◆ **WHAT TO DO**
Please copy each line of the listing below in which the word "Lüfter" appears.

************

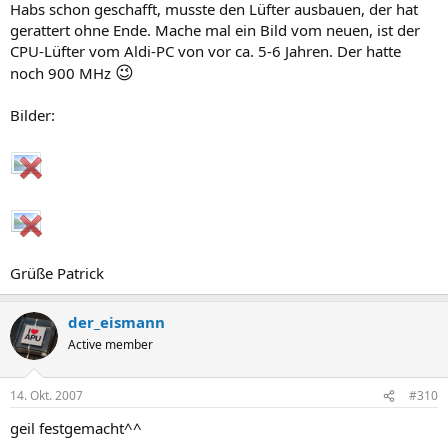
Habs schon geschafft, musste den Lüfter ausbauen, der hat
gerattert ohne Ende. Mache mal ein Bild vom neuen, ist der
CPU-Lüfter vom Aldi-PC von vor ca. 5-6 Jahren. Der hatte
😉
noch 900 MHz
Bilder:
Grüße Patrick
der_eismann
Active member
14. Okt. 2007
#310
geil festgemacht^^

************

◆ **TASK RESPONSE**
Habs schon geschafft, musste den Lüfter ausbauen, der hat
CPU-Lüfter vom Aldi-PC von vor ca. 5-6 Jahren. Der hatte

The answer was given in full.